HEROIN IS A DRUG TO MAKE THE WORLD GO AWAY

THIS IS A BLOG ABOUT A LIFE WITHOUT HEROIN



Saturday 28 December 2013

Massive Christmas Day Argument

XMAS DAY WAS TERRIBLE for me and Binky. We had a vicious argument on the phone about me never making it round to her house. I never made it because I felt terrible and we had an argument which started with that but then went on to other things (on my part) kept pent up for too Long. So xmas day was a horrible day and Binky got reallly upset, sobbing pitifully down the phone and I felt dead guilty for having set her off so bad. So I sent her a big message saying sorry and we only exchanged pressies today.
I took my meds early and slept the entire xmas day through, missing everything on TV, proof that I really wasn't well (you know, because I secong-guess myself all the time, telling myself I ought to be fine, in fact I go through life telling everybody I'm fine even when I feel anything but...) (I cannot just sleep like that all day on demand). (What had happened was, I slept about an hour and a half over the night then it was time to go, walking six miles there and back and I just wasn't up to it. My foot was still hurting after my treading broken glass into it.... all this ridiculousness.)

She bought me a really cool watch a SKELETON WATCH which is what I've always wanted. I don't know how she knew that. And I got her gold dangly earrings and giant silver diamond hoops. Stuff that would have cost in the £100,000s were it real. I was really glad she liked hers as I semi thought she might consider it worthless tacky tat. But it's not tat at all, it's beautiful.

I have to go I'm thinking about my future life and am really stressed about the legalistics of the amusement of my "intellectual books"...

So that was my xmas. OK in the end, and we forgave and forgot. LITERALLY forgot. Neither of us WANTS and we certainly don't need to recall the ins and outs of a crazy episode... so it's fading from both our minds, exactly as we require it to. 

I hope your day was more joyous...

Pictures: not the exact stuff, but the jewellery is from the same lines... isn't it wonderful?

2 comments:

Bev said...

My x hubby was eating my Christmas dinner and thinking yummy but my father in law didnt like my cooking at all.I got sad like last year.I asked my ex father in law dont you like it at least for the effort in it?
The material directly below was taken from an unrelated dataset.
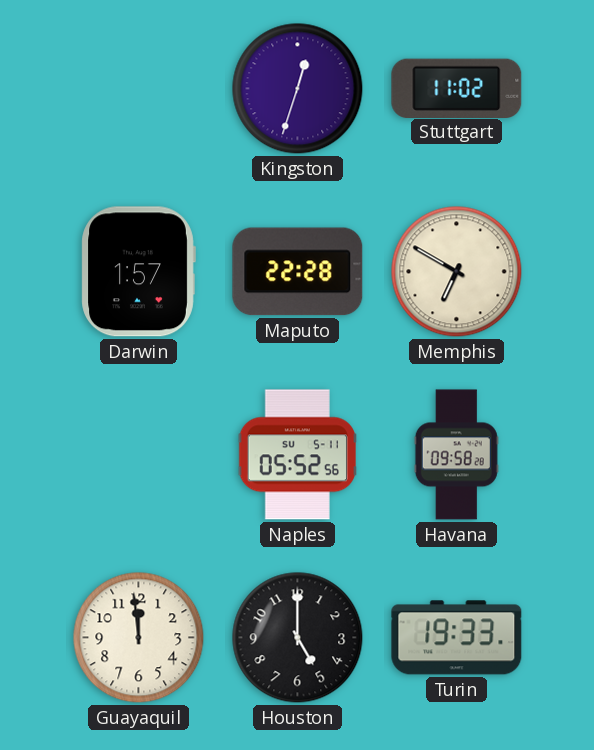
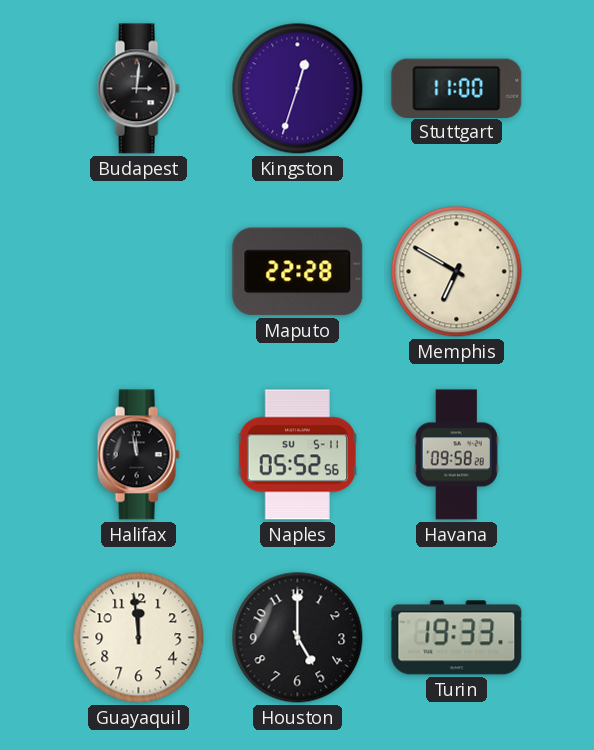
Budapest: none -> 3:01
Stuttgart: 11:02 -> 11:00
Darwin: 1:57 -> none
Halifax: none -> 11:58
No. Do you like it at least a little close to what it should taste like? No.Do you like that love was used to prepare and cook it? No.
No.NO.No.NO.
Why are ppl so hard to please?
ok this comment is turning in to a book so I hope you like this semolina and nutmeg flavored kiss.xx000

Gledwood said...

I didn't end up doing xmas day or dinner AT All DEPRESSING! The more I think about it, or remember the more ashamed I am of my attitude or behaviour............. not good!